Editorial: Buckeye Valley board let off the hook


Residents of the Buckeye Valley School District should be pleased the state ordered that nearly $10,000 in misspent funds be repaid to the district, but they should not be pleased that their school board essentially went unpunished.

As we reported last week, the office of State Auditor Dave Yost announced that two companies that had worked for the school district in 2014 had repaid $9,750 to the district after Yost’s office had found that the money was spent on “political activities to help promote” the district’s unsuccessful 2014 bond issue.

In other words, the school board was found guilty of using public funds — your tax dollars which are intended to be spent on education — to convince you to vote for a tax issue. Plainly speaking, that’s just wrong.

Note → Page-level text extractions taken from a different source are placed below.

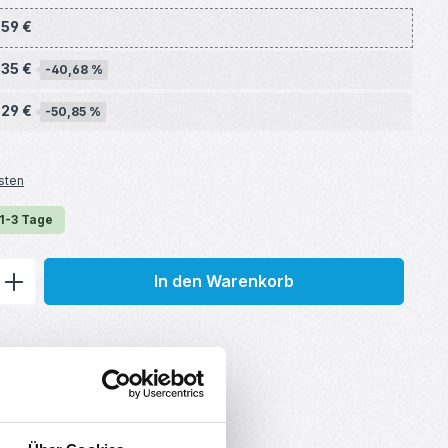
,59 €
,35 €
-40,68 %
,29 €
-50,85 %
sten
 1-3 Tage
ib den gewünschten Wert ein oder benu
In den Warenkorb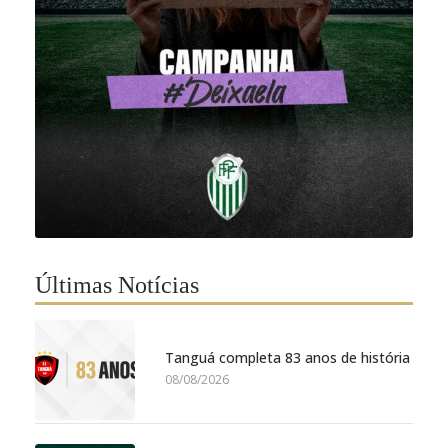
Últimas Notícias
Tanguá completa 83 anos de história
08/08/2026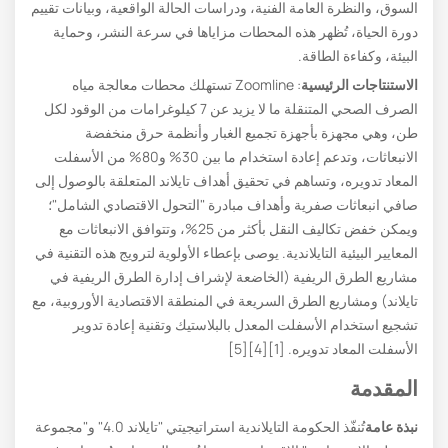
السوق، والنظرة العامة الفنية، ودراسات الحالة الواقعية، وبيانات تقييم
دورة الحياة، تُظهر هذه المحطات مزاياها في سرعة النشر، وحماية
البيئة، وكفاءة الطاقة.
الاستنتاجات الرئيسية
: Zoomline تستهلك محطات معالجة مياه
الصرف الصحي المتنقلة ما لا يزيد عن 7 كيلوغرامات من الوقود لكل
طن، وهي مجهزة بأجهزة تجميع الغبار وأنظمة حرق منخفضة
الانبعاثات، وتدعم إعادة استخدام ما بين 30% و80% من الأسفلت
المعاد تدويره، وتساهم في تحقيق أهداف تايلاند المتعلقة بالوصول إلى
صافي انبعاثات صفرية وأهداف مبادرة "التحول الاقتصادي الشامل"؛
ويمكن خفض تكاليف النقل بأكثر من 25%، وتتوافق الانبعاثات مع
المعايير البيئية التايلاندية. يوصى بإعطاء الأولوية لترويج هذه التقنية في
مشاريع الطرق الريفية (الخاضعة لإشراف إدارة الطرق الريفية في
تايلاند) ومشاريع الطرق السريعة في المنطقة الاقتصادية الأوروبية، مع
تشجيع استخدام الأسفلت المعدل بالبلاستيك وتقنية إعادة تدوير
الأسفلت المعاد تدويره. [1][4][5]
المقدمة
نبذة عامة
تُنفّذ الحكومة التايلاندية استراتيجيتي "تايلاند 4.0" و"مجموعة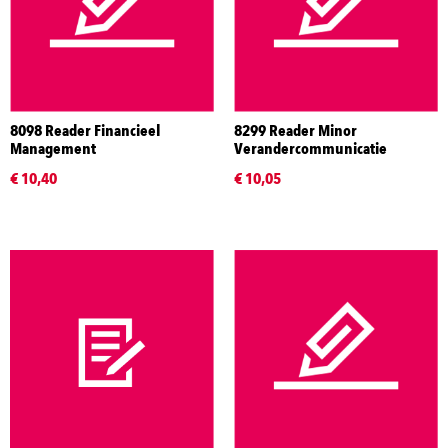
8098 Reader Financieel
8299 Reader Minor
Management
Verandercommunicatie
€ 10,40
€ 10,05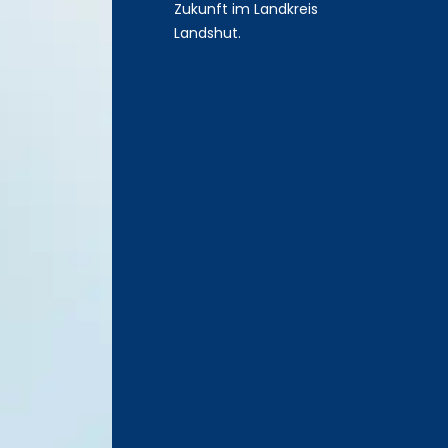
Zukunft im Landkreis
Landshut.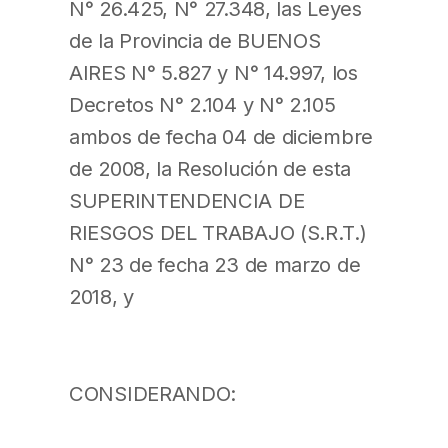
N° 26.425, N° 27.348, las Leyes
de la Provincia de BUENOS
AIRES N° 5.827 y N° 14.997, los
Decretos N° 2.104 y N° 2.105
ambos de fecha 04 de diciembre
de 2008, la Resolución de esta
SUPERINTENDENCIA DE
RIESGOS DEL TRABAJO (S.R.T.)
N° 23 de fecha 23 de marzo de
2018, y
CONSIDERANDO: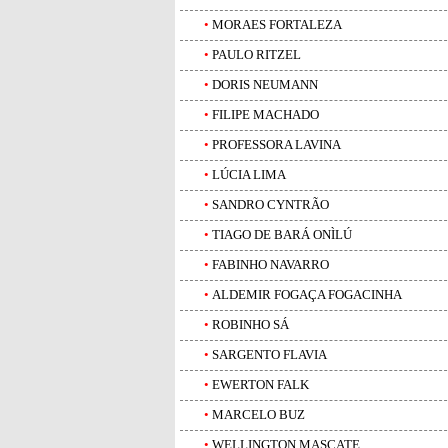
•
MORAES FORTALEZA
•
PAULO RITZEL
•
DORIS NEUMANN
•
FILIPE MACHADO
•
PROFESSORA LAVINA
•
LÚCIA LIMA
•
SANDRO CYNTRÃO
•
TIAGO DE BARÁ ONÌLÚ
•
FABINHO NAVARRO
•
ALDEMIR FOGAÇA FOGACINHA
•
ROBINHO SÁ
•
SARGENTO FLAVIA
•
EWERTON FALK
•
MARCELO BUZ
•
WELLINGTON MASCATE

State law prohibits public funds from being spent to support or oppose school levies or bond issues, according to Yost’s office.

School district officials insist they did nothing wrong, but the facts speak for themselves. The two private companies have repaid the amount that Yost’s office determined had been spent inappropriately to campaign for the 2014 bond issue.

Yost’s office says it now considers the matter closed.

But we don’t.

First, we’re not sure why the two companies in question were forced to repay the funds. They presumably performed duties that they were hired by the board to perform. Why should they be forced to pay for the school board’s bad judgment?

Second, why were there no sanctions against the board members and administrators who cooked up this plan? If an infraction occurred (and there apparently was), the punishment should be meted out to those who misspent the money. Instead, the board goes unpunished and a casual observer might actually think that the board recovered the $10,000 for taxpayers. It was $10,000 of your tax dollars that should never have been spent in the first place.

The goal of the 2014 bond issue — to build two new elementary schools for the district — was eventually met when a similar 2015 bond issue was passed by a mere two votes.

So this chapter in Buckeye Valley’s history is apparently closed. However, we’re disappointed in Auditor Yost for not holding the real offenders accountable.